Cash destroys wealth long-term: Over the past 200 years, holding cash has generated an annualized real return of -2%, making it the "riskiest" long-term asset. [03:47]
Fiat currency guarantees systemic inflation: Since 1971, central banks solve crises by printing liquidity. Consequently, inflation will structurally run hotter than official targets. [13:35]
Valuation is the only reliable predictor: Data spanning 56 countries proves that buying "cheap" markets consistently outperforms expensive markets. [30:27]
Starting yields dictate bond destiny: The single best predictor of future fixed-income returns is the yield at the time of purchase. [43:10]
Equities track nominal GDP: At a global level, stock market returns reflect claims on nominal GDP growth. [20:33]
Avoid market cap concentration at peaks: Buying an equal-weighted index during historic bubbles provides massive downside protection. [37:36]
5. Detailed Summary by Topic
Real Returns and 200 Years of Asset Performance [02:08]
Reid emphasizes that wealth must be measured in "real" (inflation-adjusted) terms.

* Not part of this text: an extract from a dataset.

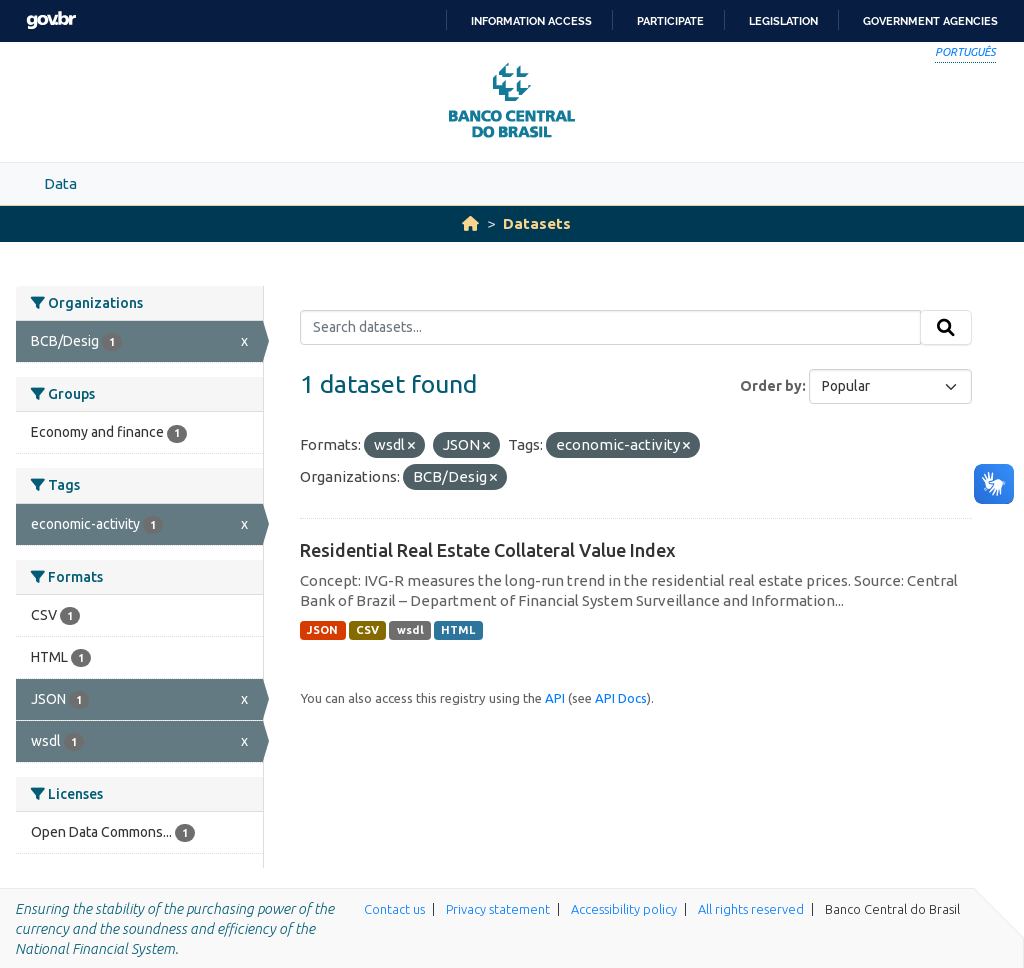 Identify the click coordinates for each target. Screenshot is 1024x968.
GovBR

Over 200 years, global equities provided a 4.9% real return, a 60/40 portfolio delivered 4.2%, and government bonds yielded 2.6%. Gold, while delivering 0.4% over 200 years, has excelled in the 21st century due to the 1971 collapse of the gold standard.

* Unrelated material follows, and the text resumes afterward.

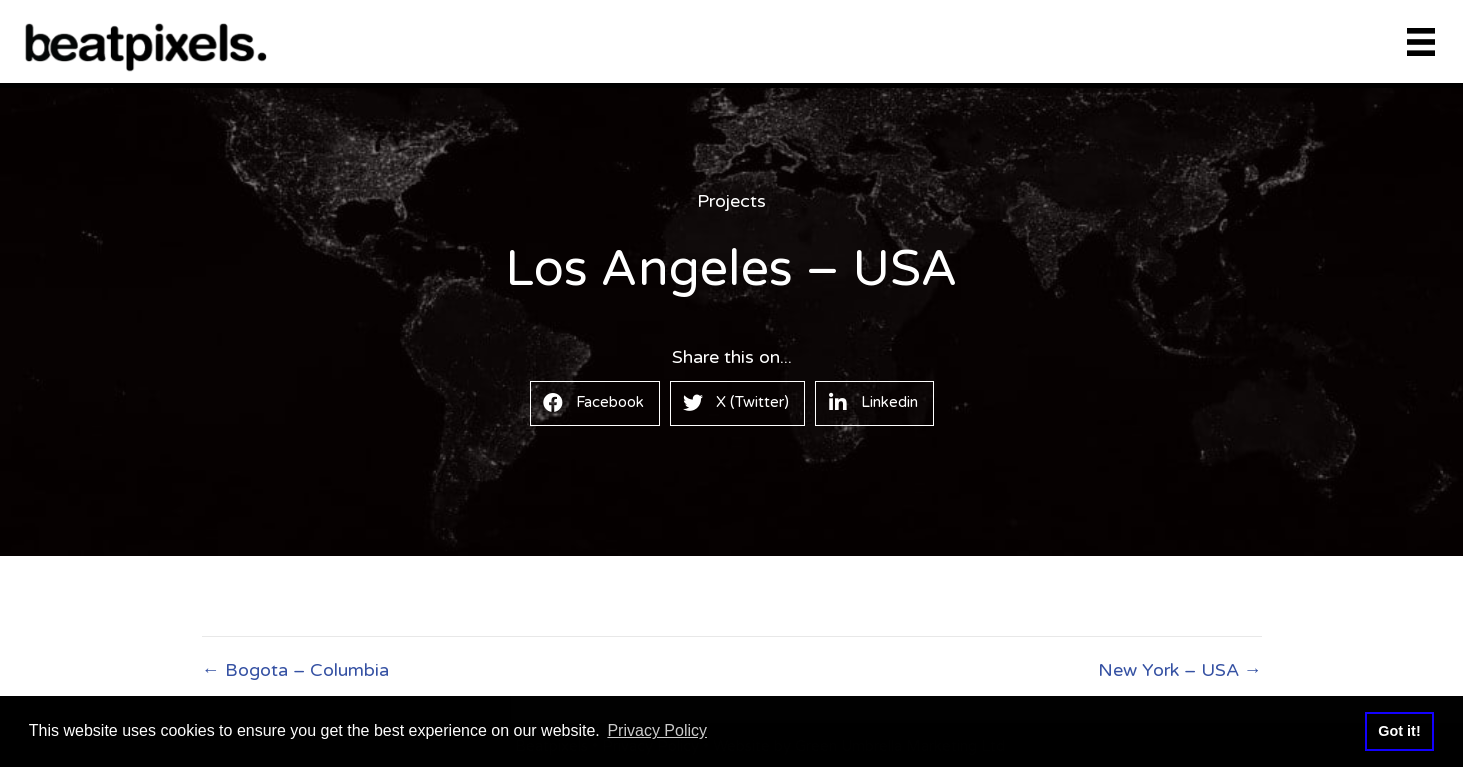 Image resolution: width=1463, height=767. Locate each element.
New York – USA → (1180, 670)
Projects (731, 201)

The Era of Fiat Currency and Bond Decimation [12:03]
The past 55 years of fiat currency show a poor track record. No country has kept annual average inflation below 2% in that time. Between 1945 and 1980, global government bond markets lost 45% to 90% of their value in real terms.
Valuation and Equal Weighting as Downside Protection [27:43]
Buying a portfolio of high-dividend/cheap countries yielded 12.8% globally, compared to just 9.3% for low-dividend/expensive countries. After the 2000 peak, it took the cap-weighted S&P 13 years (nominal) and 17 years (real) to break even, while equal-weighted indexes doubled in that same 13-year period.
The Hawaiian Recency Bias: Faber notes a 35-year-old has only experienced a 15-year U.S. bull market where "buying the dip" always works. [05:54]
The S&P's 17-Year Flatline: After the 2000 peak, it took 17 years in real terms for the S&P to go above that level permanently. [37:29]
The Pint Glass Illusion: Most people cannot visualize that the circumference of a pint glass rim is longer than the height of the glass. [44:50]
8. References & Recommendations
Research Report:"The Ultimate Guide to Long-Term Investing" by Jim Reid (Deutsche Bank).
Research Report:Vanguard Report on global Ex-U.S. sovereign bonds. [11:04]
Book:"Empire of Wealth" - Discussing the history of market speculation. [38:40]
Platform:Deutsche Bank Research Institute Website - For daily "Chart of the Day" updates. [57:50]
9. Speakers & Credentials
Meb Faber: CIO at Cambria Investment Management; Host of the "Meb Faber Show".
Jim Reid: Global Head of Macro Research and Thematic Strategy at Deutsche Bank.
10. Actionable Next Steps
Calculate Real Returns: Benchmark your portfolio against inflation, not just nominal gains.
Review Concentration: Check if your global ETFs are overly concentrated in the U.S. "Magnificent 7".
Diversify Geographically: Look for markets with dividend yields higher than the U.S. average to capture the 12.8% historical return profile of "cheap" markets.